Arm crank ergometry is the quantitative measurement and evaluation of physical capacity and cardiopulmonary exercise tolerance (> stress and > strain) in both healthy and diseased subjects as well as trained athletes necessary during arm cranking.

AIS

ASIA Impairment Scale.

ASIA

American Spinal Cord Injury Association.

CVD

Cardiovascular disease includes disorders of the heart, blood vessels, and hemodynamic regulation.

HR

Heart rate is both a basic parameter of the exercise response during ergometry and a reference value for calculation of other parameters assessing cardiac response to stress.

ISNCSCI

International Standards for Neurological Classification after Spinal Cord Injury.

(La)b

Blood lactate concentration is indicative of lactate (lactic acid) produced within resting and working skeletal muscle.

PO

Power output is the amount of work performed per unit time in Watts (W, J·s−1).

POpeak

Peak power output is the amount of work at peak performance.

VE

Pulmonary ventilation is the rate at which gas enters or leaves the lungs. It is defined as tidal volume × respiratory rate (L·min−1).

RER

Respiratory exchange ratio is the ratio of carbon dioxide production to oxygen consumption (VCO2/VO2) measured across the mouth.

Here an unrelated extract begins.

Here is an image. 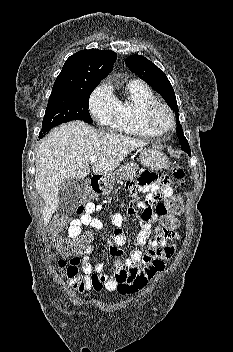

In the steady state, when body CO2 and O2 stores are unchanging, this ratio serves as an indicator of gas exchange at the tissue level (ie, respiratory quotient, RQ) and reflects substrate utilization.

RPE

Rating of Perceived Exertion (Borg) reflects the subjective sensation of exertion and corresponds well to exercise capacity.

SCI

Spinal cord injury.

VO2peak

Peak oxygen uptake is the highest oxygen uptake elicited during an exercise test to exhaustion in the absence of an oxygen uptake plateau. It is expressed either as an absolute rate in liters of oxygen per minute (L/min−1) or as a relative rate in milliliters of oxygen per kilogram of bodyweight per minute (mL·kg−1·min−1).